Especially in our era, it’s become really hard to find meaning. Because there’s a multiplicity of meaning in any simple story that we’re told. There is a great temptation to move toward alienation and nihilism and just say, “Nothing means anything.” I think a faith in stories is an assertion that anything that happens to you does have meaning.

Dreamy. Fantastical. Feverish. Dizzying. These are some of the words reviewers use to describe this story collection. They’re accurate, but they still don’t begin to capture the sense of velocity and stillness, inevitability and surprise, frustration and satisfaction, that I felt after reading any one of these stories. But not during; while I was reading, there was only story, the need to turn the page.

It wasn’t necessarily an easy read. A few stories went down smoothly, but others required some wrestling. I let a few sit for a time before moving on, outlined a couple, fell asleep thinking about the puppets or the Presence or the goose (sometimes jumping up to check a detail or scribble a note, which, grrr, I can never read the next morning). In this I agree with Sebastian Sarti, who writes, “Oyeyemi’s stories refuse interpretation… Yet the reasons for my dissatisfaction point to Oyeyemi’s powers as a stylist. After three-hundred pages and hours of reading, I felt I’d only scratched the surface….” It’s the kind of puzzlement that insists there’s something there worth looking for, that comes back over and over in different shades and echoes, rather than the good-riddance kind. The kind of hard reading I love.

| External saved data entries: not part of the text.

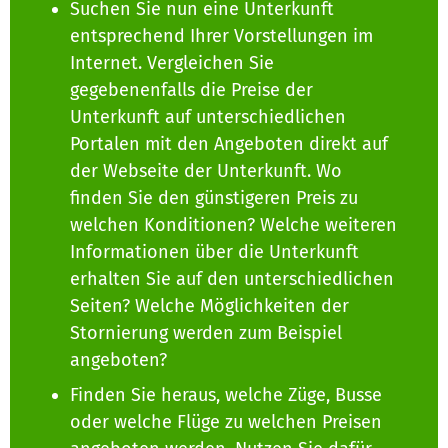
Suchen Sie nun eine Unterkunft
entsprechend Ihrer Vorstellungen im
Internet. Vergleichen Sie
gegebenenfalls die Preise der
Unterkunft auf unterschiedlichen
Portalen mit den Angeboten direkt auf
der Webseite der Unterkunft. Wo
finden Sie den günstigeren Preis zu
welchen Konditionen? Welche weiteren
Informationen über die Unterkunft
erhalten Sie auf den unterschiedlichen
Seiten? Welche Möglichkeiten der
Stornierung werden zum Beispiel
angeboten?
Finden Sie heraus, welche Züge, Busse
oder welche Flüge zu welchen Preisen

I read the stories in order because I feel like there’s a reason an author orders stories. Characters from earlier stories showed up in some later ones, sometimes just in mention but often as updated versions of the original, maybe a few years older and with different interests. Yet I wouldn’t call these stories linked; it’s more like Europe is a town and we see different aspects of it as we go from Spain to England to Prague to places not found on any map. The characters are likewise diverse; as Oyeyemi says, they’re “populated by the people I see.” She’s lived in Paris, Toronto, London, Prague, Berlin, Budapest, New York, and Lexington, Kentucky, so she’s seen a great deal.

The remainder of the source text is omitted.